======== Input material ========

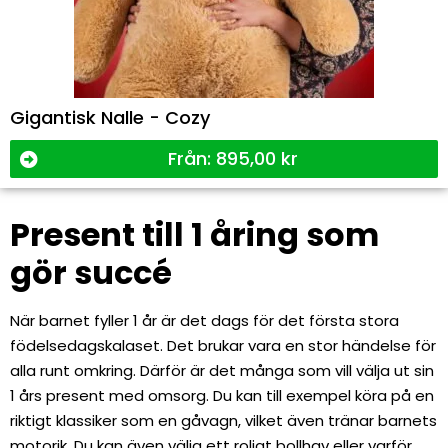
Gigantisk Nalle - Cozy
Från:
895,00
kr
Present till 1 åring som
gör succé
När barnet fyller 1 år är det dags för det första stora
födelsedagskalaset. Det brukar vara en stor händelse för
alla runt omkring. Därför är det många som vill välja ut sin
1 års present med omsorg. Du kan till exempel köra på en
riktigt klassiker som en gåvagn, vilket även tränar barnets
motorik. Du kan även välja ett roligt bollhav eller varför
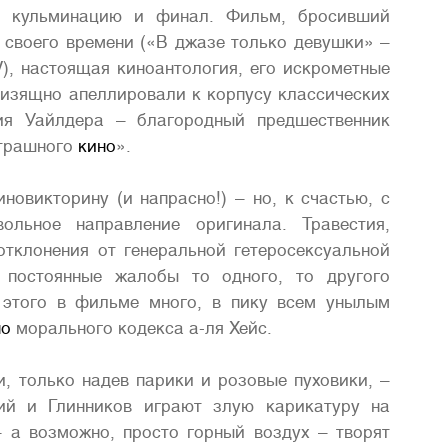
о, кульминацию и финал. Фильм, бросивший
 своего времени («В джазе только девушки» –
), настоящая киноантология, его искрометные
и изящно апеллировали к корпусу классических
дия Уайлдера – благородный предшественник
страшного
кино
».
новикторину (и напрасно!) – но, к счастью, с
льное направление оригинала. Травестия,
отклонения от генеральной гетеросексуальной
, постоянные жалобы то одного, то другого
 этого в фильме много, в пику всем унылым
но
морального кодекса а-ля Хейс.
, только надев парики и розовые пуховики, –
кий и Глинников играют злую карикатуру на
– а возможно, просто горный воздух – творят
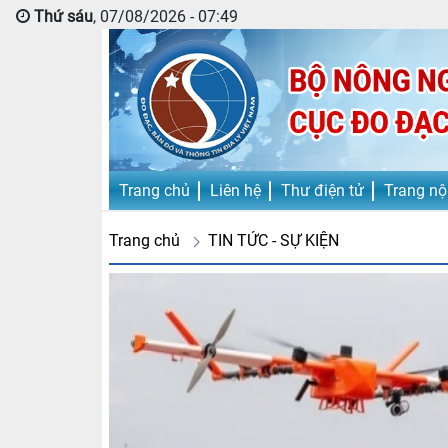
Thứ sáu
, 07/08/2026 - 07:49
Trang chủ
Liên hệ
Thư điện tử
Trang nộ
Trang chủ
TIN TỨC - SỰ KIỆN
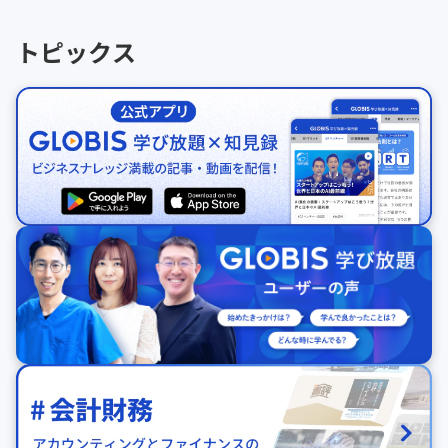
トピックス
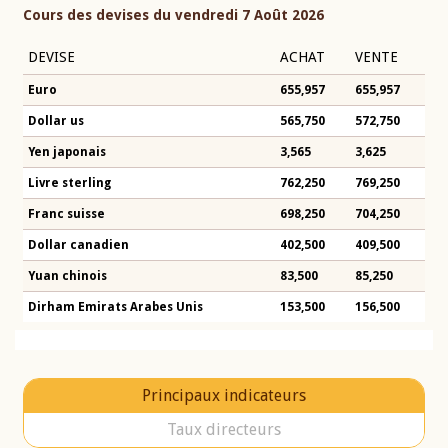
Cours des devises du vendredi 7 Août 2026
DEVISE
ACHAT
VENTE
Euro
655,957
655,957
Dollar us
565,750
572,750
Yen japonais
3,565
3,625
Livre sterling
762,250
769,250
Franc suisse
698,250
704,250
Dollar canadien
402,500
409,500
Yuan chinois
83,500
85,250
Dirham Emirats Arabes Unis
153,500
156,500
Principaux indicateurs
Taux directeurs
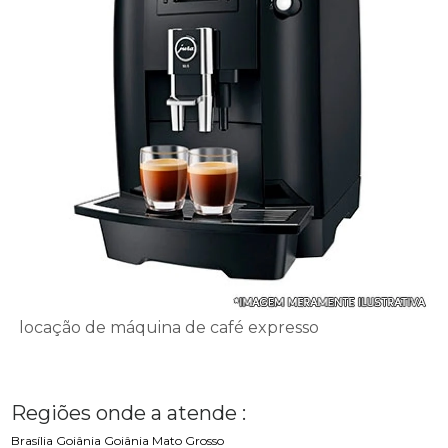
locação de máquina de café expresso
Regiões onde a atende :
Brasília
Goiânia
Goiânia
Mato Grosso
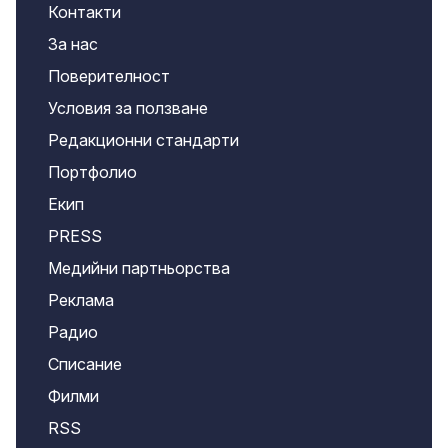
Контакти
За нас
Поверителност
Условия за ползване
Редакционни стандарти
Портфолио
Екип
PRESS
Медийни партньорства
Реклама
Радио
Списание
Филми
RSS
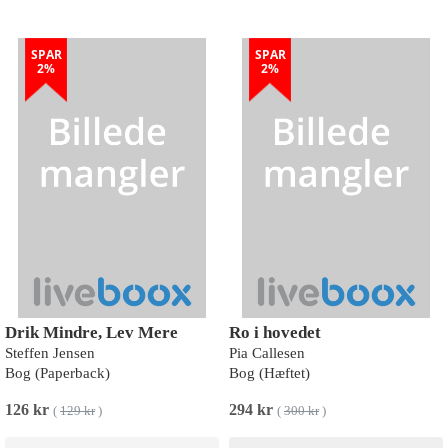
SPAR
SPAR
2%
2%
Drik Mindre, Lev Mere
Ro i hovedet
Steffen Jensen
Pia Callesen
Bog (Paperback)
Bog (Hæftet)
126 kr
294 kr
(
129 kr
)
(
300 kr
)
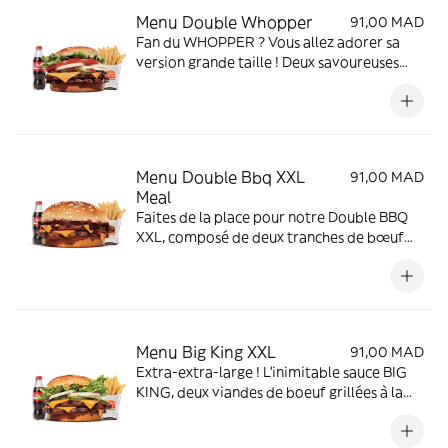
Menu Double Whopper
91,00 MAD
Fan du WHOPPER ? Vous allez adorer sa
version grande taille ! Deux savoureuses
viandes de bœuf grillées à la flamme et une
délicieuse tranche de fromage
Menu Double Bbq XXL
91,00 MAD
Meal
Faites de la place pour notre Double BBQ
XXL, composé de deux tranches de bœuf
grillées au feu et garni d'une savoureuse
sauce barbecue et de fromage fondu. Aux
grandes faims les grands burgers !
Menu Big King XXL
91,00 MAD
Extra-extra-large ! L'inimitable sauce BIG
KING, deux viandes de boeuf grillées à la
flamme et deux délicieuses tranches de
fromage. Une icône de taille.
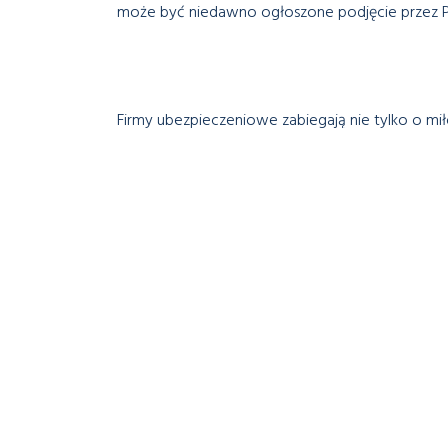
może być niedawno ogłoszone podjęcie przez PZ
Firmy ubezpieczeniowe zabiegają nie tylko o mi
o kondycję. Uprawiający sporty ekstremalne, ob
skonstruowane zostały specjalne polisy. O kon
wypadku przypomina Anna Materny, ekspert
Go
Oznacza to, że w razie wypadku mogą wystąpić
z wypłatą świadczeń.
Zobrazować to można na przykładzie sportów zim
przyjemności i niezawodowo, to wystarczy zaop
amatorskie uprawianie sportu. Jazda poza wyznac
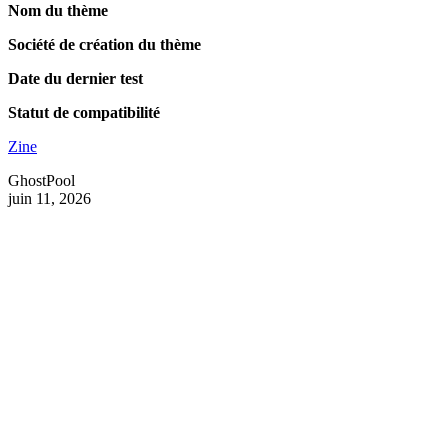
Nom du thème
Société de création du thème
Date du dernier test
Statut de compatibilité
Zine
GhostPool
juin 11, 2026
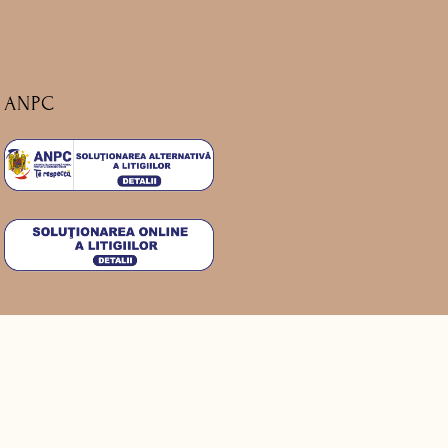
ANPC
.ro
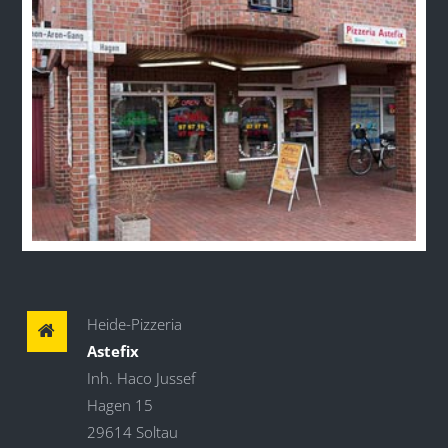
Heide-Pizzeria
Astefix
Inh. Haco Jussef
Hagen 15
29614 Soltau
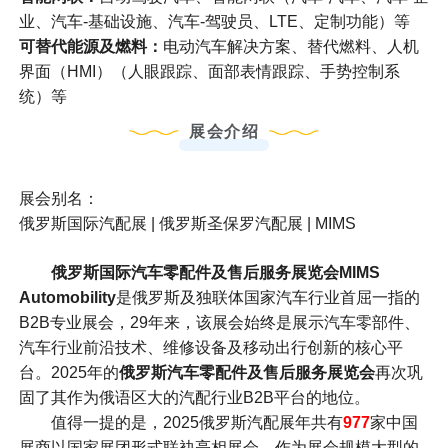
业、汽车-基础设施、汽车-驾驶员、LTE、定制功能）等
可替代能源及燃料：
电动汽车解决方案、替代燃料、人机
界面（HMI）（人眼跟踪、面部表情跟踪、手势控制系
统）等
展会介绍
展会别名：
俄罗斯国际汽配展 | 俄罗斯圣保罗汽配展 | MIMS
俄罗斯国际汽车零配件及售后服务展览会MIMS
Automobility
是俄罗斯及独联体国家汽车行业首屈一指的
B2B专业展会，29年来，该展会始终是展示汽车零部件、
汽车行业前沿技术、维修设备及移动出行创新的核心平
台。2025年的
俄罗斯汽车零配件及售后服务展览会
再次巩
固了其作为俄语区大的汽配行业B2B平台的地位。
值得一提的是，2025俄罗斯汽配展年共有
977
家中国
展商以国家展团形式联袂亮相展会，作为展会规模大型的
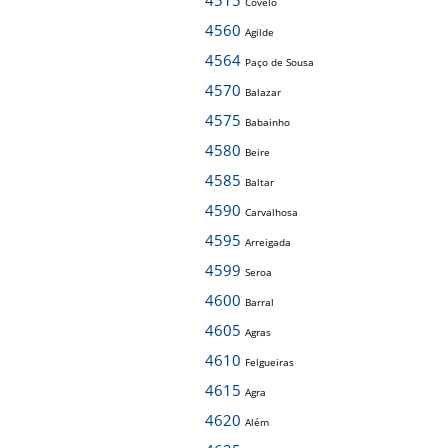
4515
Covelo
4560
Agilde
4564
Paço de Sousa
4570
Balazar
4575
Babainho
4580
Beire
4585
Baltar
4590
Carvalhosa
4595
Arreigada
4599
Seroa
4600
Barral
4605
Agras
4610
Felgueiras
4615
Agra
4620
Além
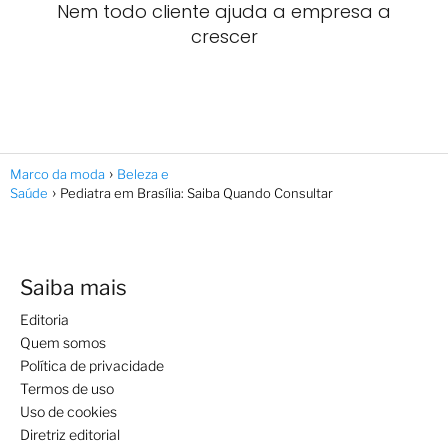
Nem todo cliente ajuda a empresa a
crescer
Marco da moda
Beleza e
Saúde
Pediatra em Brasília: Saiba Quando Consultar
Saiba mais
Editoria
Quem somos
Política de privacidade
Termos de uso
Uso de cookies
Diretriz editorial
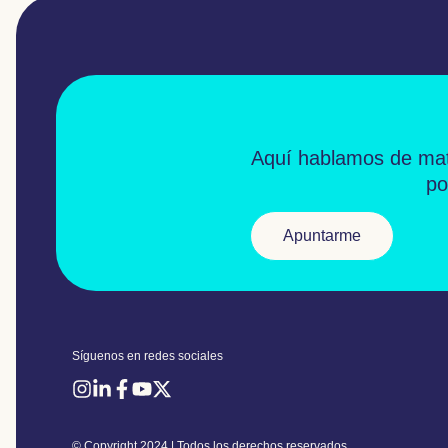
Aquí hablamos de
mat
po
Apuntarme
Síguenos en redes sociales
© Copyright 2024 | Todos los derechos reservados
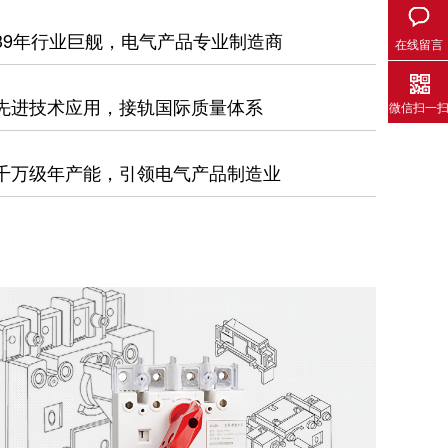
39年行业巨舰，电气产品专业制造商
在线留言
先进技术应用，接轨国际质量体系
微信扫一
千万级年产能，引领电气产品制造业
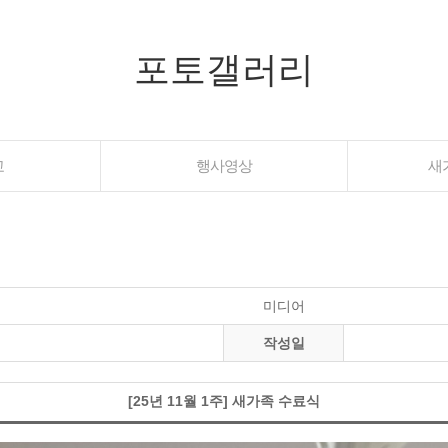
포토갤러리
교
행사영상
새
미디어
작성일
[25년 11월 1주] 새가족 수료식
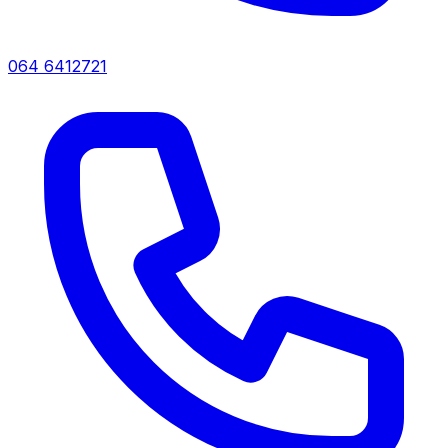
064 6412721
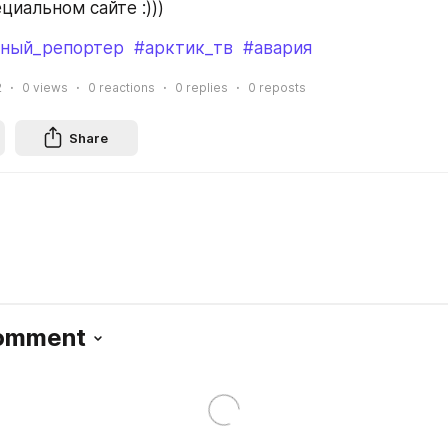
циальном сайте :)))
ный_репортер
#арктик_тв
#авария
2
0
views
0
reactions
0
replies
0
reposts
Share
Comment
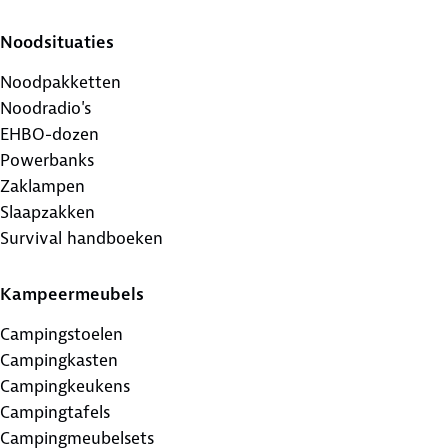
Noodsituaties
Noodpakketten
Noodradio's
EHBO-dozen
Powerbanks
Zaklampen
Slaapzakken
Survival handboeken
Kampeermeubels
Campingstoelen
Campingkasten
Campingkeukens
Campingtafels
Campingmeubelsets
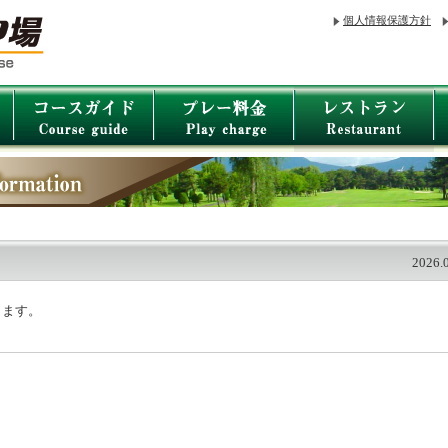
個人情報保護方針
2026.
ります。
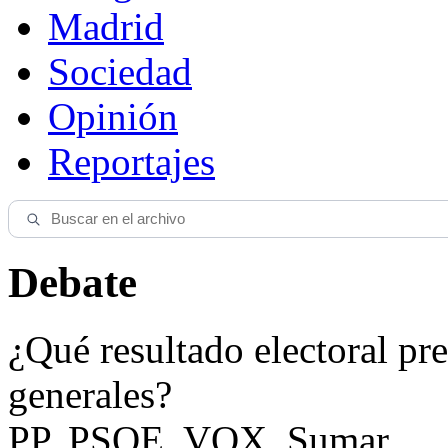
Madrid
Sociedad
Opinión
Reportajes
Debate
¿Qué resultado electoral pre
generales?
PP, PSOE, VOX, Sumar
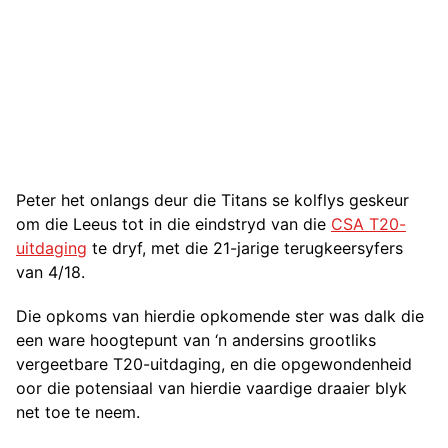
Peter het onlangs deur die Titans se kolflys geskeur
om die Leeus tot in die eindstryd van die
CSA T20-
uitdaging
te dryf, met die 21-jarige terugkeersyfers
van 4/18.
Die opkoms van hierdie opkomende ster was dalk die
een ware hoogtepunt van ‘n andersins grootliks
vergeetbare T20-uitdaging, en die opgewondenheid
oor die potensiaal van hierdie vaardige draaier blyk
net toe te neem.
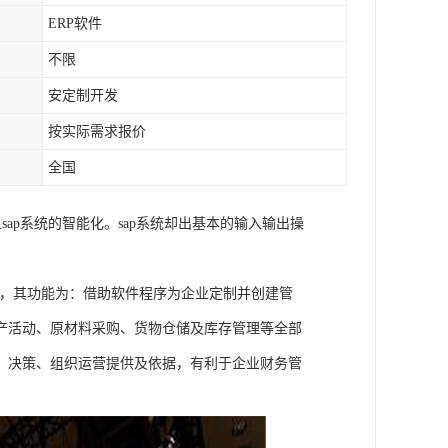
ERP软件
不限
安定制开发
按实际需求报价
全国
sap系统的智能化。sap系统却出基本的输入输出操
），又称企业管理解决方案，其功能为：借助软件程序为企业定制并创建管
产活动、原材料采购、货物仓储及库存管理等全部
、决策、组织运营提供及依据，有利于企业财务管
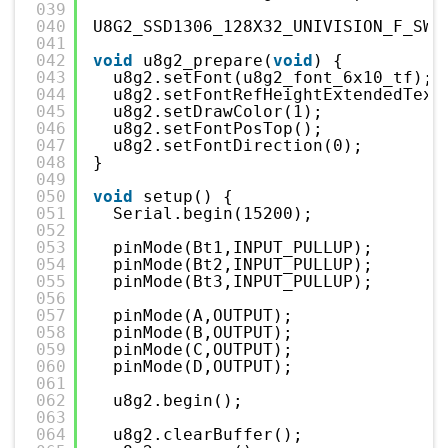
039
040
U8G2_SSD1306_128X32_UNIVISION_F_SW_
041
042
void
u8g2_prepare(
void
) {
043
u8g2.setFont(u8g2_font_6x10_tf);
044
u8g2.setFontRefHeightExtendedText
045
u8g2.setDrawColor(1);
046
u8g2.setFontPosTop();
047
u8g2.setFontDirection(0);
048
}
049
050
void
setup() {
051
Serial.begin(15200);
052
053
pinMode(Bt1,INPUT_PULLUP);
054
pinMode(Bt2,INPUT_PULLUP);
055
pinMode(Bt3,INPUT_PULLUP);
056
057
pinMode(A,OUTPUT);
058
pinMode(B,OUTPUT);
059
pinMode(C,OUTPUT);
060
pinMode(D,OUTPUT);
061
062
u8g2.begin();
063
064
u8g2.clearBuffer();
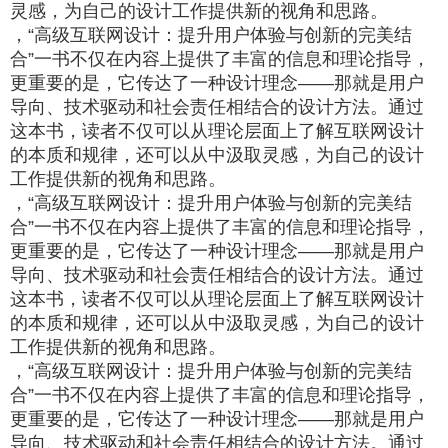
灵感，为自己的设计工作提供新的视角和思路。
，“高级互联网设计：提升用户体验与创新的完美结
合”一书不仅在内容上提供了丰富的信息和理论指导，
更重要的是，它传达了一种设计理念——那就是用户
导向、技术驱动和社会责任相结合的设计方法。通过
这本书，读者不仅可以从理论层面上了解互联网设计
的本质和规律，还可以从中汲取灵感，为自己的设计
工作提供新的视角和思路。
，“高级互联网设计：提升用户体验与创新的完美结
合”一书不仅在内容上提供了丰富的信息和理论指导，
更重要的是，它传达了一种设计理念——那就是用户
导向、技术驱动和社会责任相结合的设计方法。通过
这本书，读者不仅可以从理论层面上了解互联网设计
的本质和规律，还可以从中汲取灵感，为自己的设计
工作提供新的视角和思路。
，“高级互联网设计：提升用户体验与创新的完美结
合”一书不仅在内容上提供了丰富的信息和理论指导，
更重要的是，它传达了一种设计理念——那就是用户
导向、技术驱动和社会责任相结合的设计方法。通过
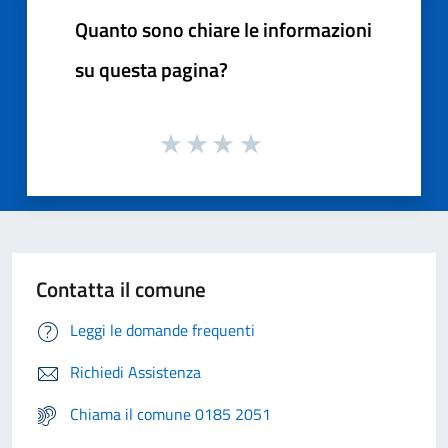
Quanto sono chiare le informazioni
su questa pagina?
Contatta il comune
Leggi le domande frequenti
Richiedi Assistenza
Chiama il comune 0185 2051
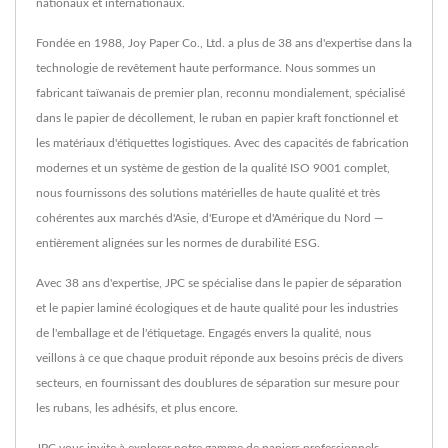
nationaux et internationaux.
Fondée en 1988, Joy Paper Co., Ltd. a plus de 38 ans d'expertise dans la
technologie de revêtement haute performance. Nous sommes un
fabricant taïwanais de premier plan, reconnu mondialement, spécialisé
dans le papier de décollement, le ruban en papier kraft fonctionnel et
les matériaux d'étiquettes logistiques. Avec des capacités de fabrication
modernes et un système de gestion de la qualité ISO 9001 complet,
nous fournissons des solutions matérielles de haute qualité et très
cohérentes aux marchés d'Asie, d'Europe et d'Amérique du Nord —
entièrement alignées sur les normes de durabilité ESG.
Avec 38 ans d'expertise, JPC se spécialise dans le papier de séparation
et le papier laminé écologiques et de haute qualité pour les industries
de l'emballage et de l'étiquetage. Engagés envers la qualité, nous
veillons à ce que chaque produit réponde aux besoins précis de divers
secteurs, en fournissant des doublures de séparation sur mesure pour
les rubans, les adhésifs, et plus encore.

========

#### Aim of the task:
The response must repeat exactly the lines above from the one with "Поверителност" through the one with "grillées au feu et garni d'une savoureuse", including both, and must contain no pictures and no other text.

#### Answer below:
Поверителност
Условия за ползване
Редакционни стандарти
Портфолио
Екип
PRESS
Медийни партньорства
Реклама
Радио
Списание
Филми
RSS
SPAR
SPAR
2%
2%
Drik Mindre, Lev Mere
Ro i hovedet
Steffen Jensen
Pia Callesen
Bog (Paperback)
Bog (Hæftet)
126 kr
294 kr
(
129 kr
)
(
300 kr
)
Menu Double Whopper
91,00 MAD
Fan du WHOPPER ? Vous allez adorer sa
version grande taille ! Deux savoureuses
viandes de bœuf grillées à la flamme et une
délicieuse tranche de fromage
Menu Double Bbq XXL
91,00 MAD
Meal
Faites de la place pour notre Double BBQ
XXL, composé de deux tranches de bœuf
grillées au feu et garni d'une savoureuse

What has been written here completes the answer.